▶ YOUR GOAL
A faithful, word-for-word copy of the records is required, and it must contain no pictures.

· · · · ·

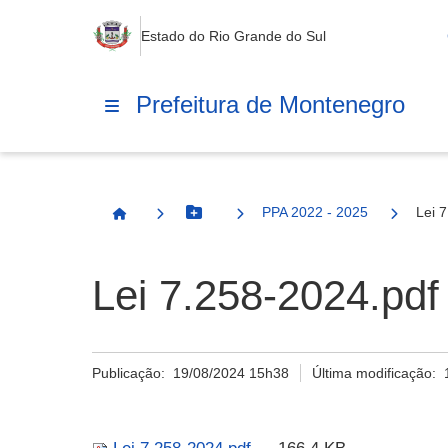
Estado do Rio Grande do Sul
Prefeitura de Montenegro
PPA 2022 - 2025
Lei 
Botão Menu
Página Inicial
Lei 7.258-2024.pdf
Publicação:
19/08/2024 15h38
Última modificação:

· · · · ·

▶ TASK SOLUTION
Estado do Rio Grande do Sul
Prefeitura de Montenegro
PPA 2022 - 2025
Lei 
Botão Menu
Página Inicial
Lei 7.258-2024.pdf
Publicação:
19/08/2024 15h38
Última modificação:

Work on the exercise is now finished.